═════ EXCERPTED DATA ═════
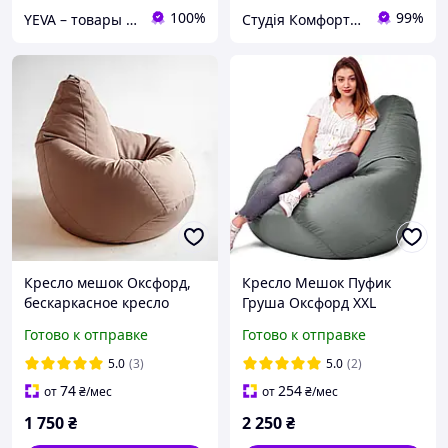
100%
99%
YEVA – товары для отдыха и новогодний декор
Студія Комфорту - крісла мішки, лежанки для собак, тканини та фурнітура
Кресло мешок Оксфорд,
Кресло Мешок Пуфик
бескаркасное кресло
Груша Оксфорд XXL
груша 2ХL Какао (90х130
150х100 Студия Комфорта
Готово к отправке
Готово к отправке
см) с внутренним чехлом,
Серый
пуфик, мешок
5.0
(3)
5.0
(2)
74
254
от
₴
/мес
от
₴
/мес
1 750
₴
2 250
₴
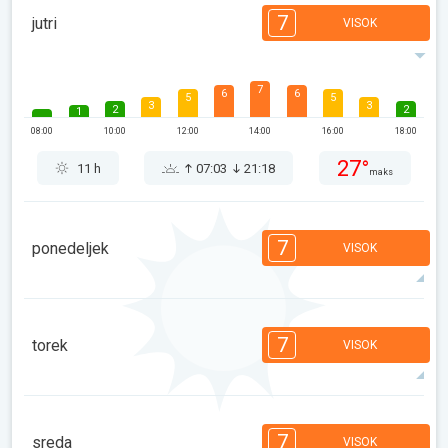
7
jutri
VISOK
7
6
6
5
5
3
3
2
2
1
08:00
10:00
12:00
14:00
16:00
18:00
27°
11 h
07:03
21:18
maks
7
ponedeljek
VISOK
7
7
6
5
4
2
2
1
1
1
7
torek
VISOK
08:00
10:00
12:00
14:00
16:00
18:00
27°
11 h
07:04
21:16
maks
7
7
7
6
5
4
4
2
2
1
7
sreda
VISOK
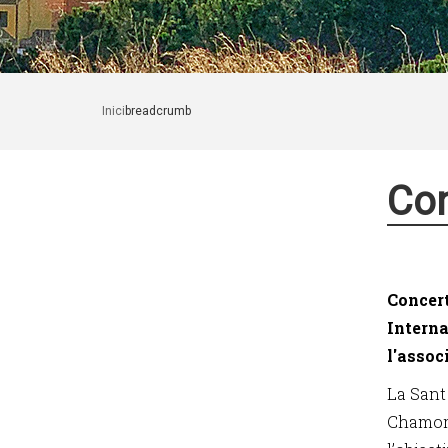
Inici
breadcrumb
Con
Concert
Interna
l'assoc
La Sant
Chamorr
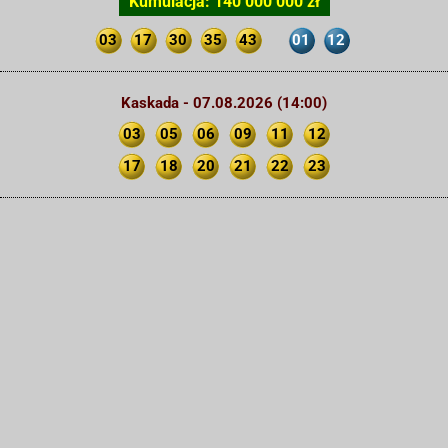
Kumulacja: 140 000 000 zł
03
17
30
35
43
01
12
Kaskada - 07.08.2026 (14:00)
03
05
06
09
11
12
17
18
20
21
22
23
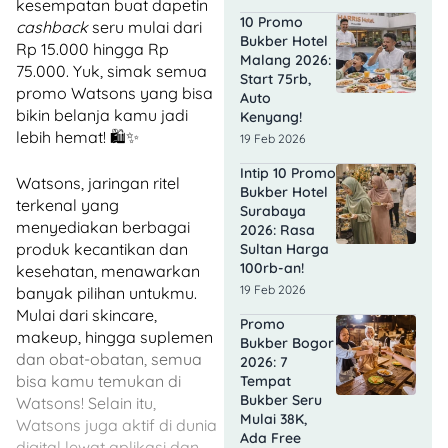
kesempatan buat dapetin
10 Promo
cashback
seru mulai dari
Bukber Hotel
Rp 15.000 hingga Rp
Malang 2026:
75.000. Yuk, simak semua
Start 75rb,
promo Watsons yang bisa
Auto
bikin belanja kamu jadi
Kenyang!
lebih hemat! 🛍️✨
19 Feb 2026
Intip 10 Promo
Watsons, jaringan ritel
Bukber Hotel
terkenal yang
Surabaya
menyediakan berbagai
2026: Rasa
produk kecantikan dan
Sultan Harga
100rb-an!
kesehatan, menawarkan
19 Feb 2026
banyak pilihan untukmu.
Mulai dari skincare,
Promo
makeup, hingga suplemen
Bukber Bogor
dan obat-obatan, semua
2026: 7
bisa kamu temukan di
Tempat
Bukber Seru
Watsons! Selain itu,
Mulai 38K,
Watsons juga aktif di dunia
Ada Free
digital lewat aplikasi dan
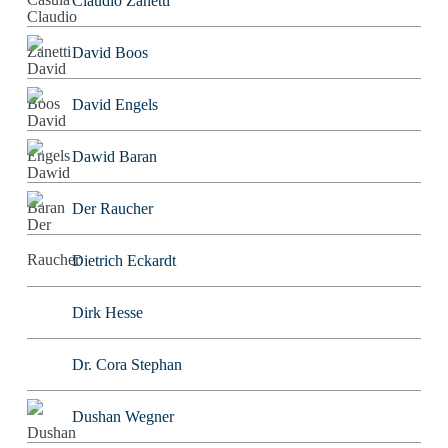
Claudio Zanetti
David Boos
David Engels
Dawid Baran
Der Raucher
Dietrich Eckardt
Dirk Hesse
Dr. Cora Stephan
Dushan Wegner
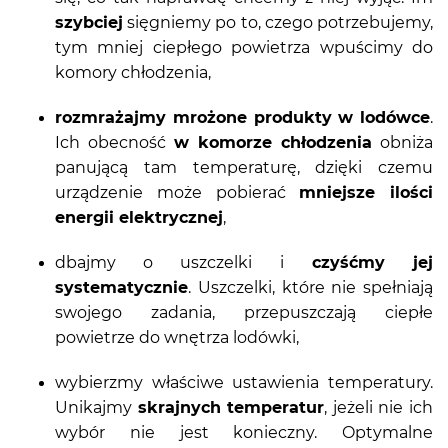
szybciej
sięgniemy po to, czego potrzebujemy,
tym mniej ciepłego powietrza wpuścimy do
komory chłodzenia,
rozmrażajmy mrożone produkty w lodówce
.
Ich obecność
w komorze chłodzenia
obniża
panującą tam temperaturę, dzięki czemu
urządzenie może pobierać
mniejsze ilości
energii elektrycznej
,
dbajmy o uszczelki i
czyśćmy jej
systematycznie
. Uszczelki, które nie spełniają
swojego zadania, przepuszczają ciepłe
powietrze do wnętrza lodówki,
wybierzmy właściwe ustawienia temperatury.
Unikajmy
skrajnych temperatur
, jeżeli nie ich
wybór nie jest konieczny. Optymalne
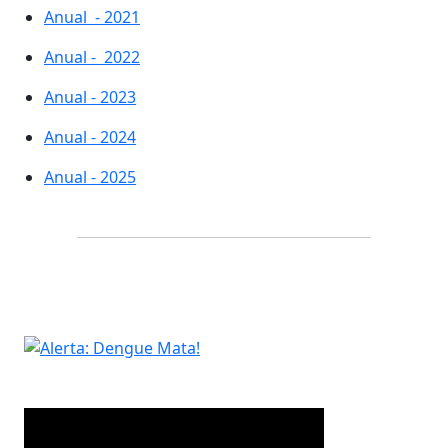
Anual - 2021
Anual - 2022
Anual - 2023
Anual - 2024
Anual - 2025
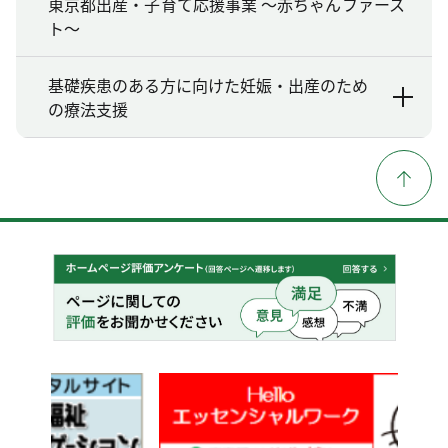
東京都出産・子育て応援事業 ～赤ちゃんファース
ト～
基礎疾患のある方に向けた妊娠・出産のため
の療法支援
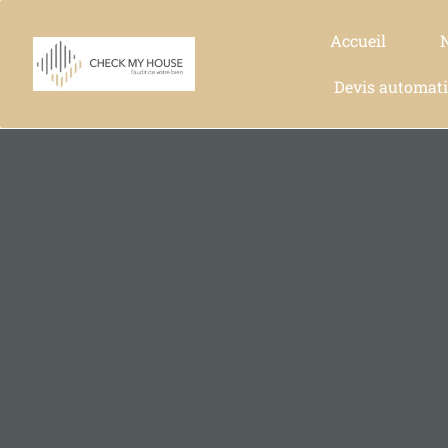
Accueil
Devis automat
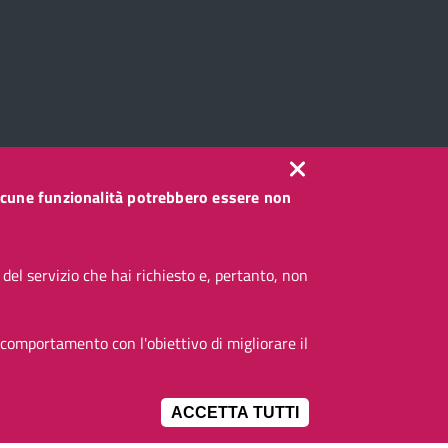
, alcune funzionalità potrebbero essere non
el servizio che hai richiesto e, pertanto, non
 comportamento con l'obiettivo di migliorare il
ACCETTA TUTTI
IMPOSTAZIONI 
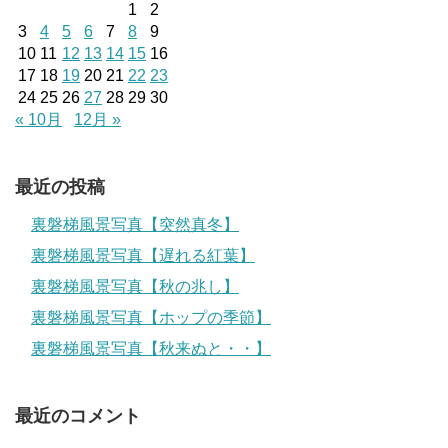
1
2
3
4
5
6
7
8
9
10
11
12
13
14
15
16
17
18
19
20
21
22
23
24
25
26
27
28
29
30
« 10月
12月 »
最近の投稿
裏磐梯風景写真【突然真冬】
裏磐梯風景写真【遅れる紅葉】
裏磐梯風景写真【秋の兆し】
裏磐梯風景写真【ホップの季節】
裏磐梯風景写真【秋来ぬと・・】
最近のコメント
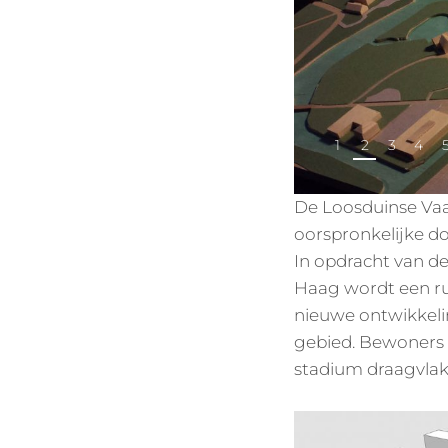
1
2
3
4
De Loosduinse Vaa
oorspronkelijke d
In opdracht van 
Haag wordt een rui
nieuwe ontwikkeli
gebied. Bewoners 
stadium draagvlak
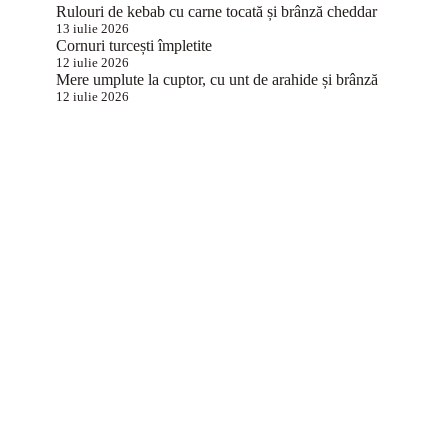
Rulouri de kebab cu carne tocată și brânză cheddar
13 iulie 2026
Cornuri turcești împletite
12 iulie 2026
Mere umplute la cuptor, cu unt de arahide și brânză
12 iulie 2026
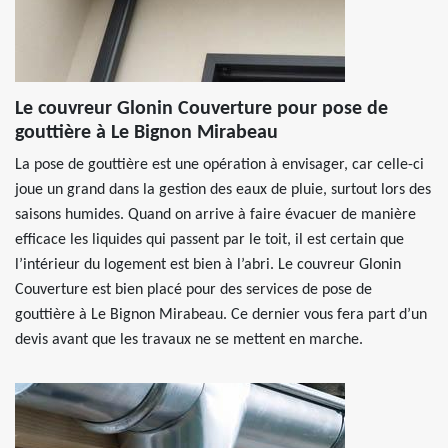
Le couvreur Glonin Couverture pour pose de
gouttière à Le Bignon Mirabeau
La pose de gouttière est une opération à envisager, car celle-ci
joue un grand dans la gestion des eaux de pluie, surtout lors des
saisons humides. Quand on arrive à faire évacuer de manière
efficace les liquides qui passent par le toit, il est certain que
l’intérieur du logement est bien à l’abri. Le couvreur Glonin
Couverture est bien placé pour des services de pose de
gouttière à Le Bignon Mirabeau. Ce dernier vous fera part d’un
devis avant que les travaux ne se mettent en marche.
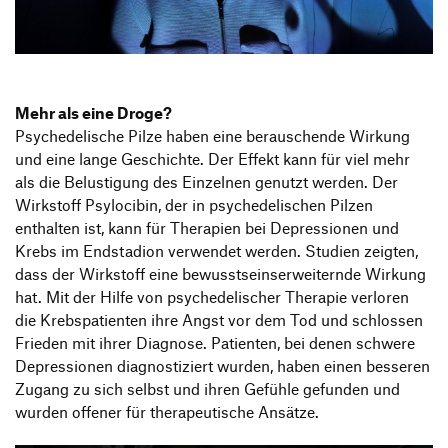
Produktgestaltung B.A.
Transfer und Kooperation
Strategische Gestaltung M.A.
Mehr als eine Droge?
Psychedelische Pilze haben eine berauschende Wirkung
und eine lange Geschichte. Der Effekt kann für viel mehr
als die Belustigung des Einzelnen genutzt werden. Der
Wirkstoff Psylocibin, der in psychedelischen Pilzen
enthalten ist, kann für Therapien bei Depressionen und
Krebs im Endstadion verwendet werden. Studien zeigten,
dass der Wirkstoff eine bewusstseinserweiternde Wirkung
hat. Mit der Hilfe von psychedelischer Therapie verloren
die Krebspatienten ihre Angst vor dem Tod und schlossen
Frieden mit ihrer Diagnose. Patienten, bei denen schwere
Depressionen diagnostiziert wurden, haben einen besseren
Zugang zu sich selbst und ihren Gefühle gefunden und
wurden offener für therapeutische Ansätze.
═════
**ASSIGNMENT**
For each line above that holds the string "couvreur", provide a copy of that line.

**WRITTEN SOLUTION**
Le couvreur Glonin Couverture pour pose de
l’intérieur du logement est bien à l’abri. Le couvreur Glonin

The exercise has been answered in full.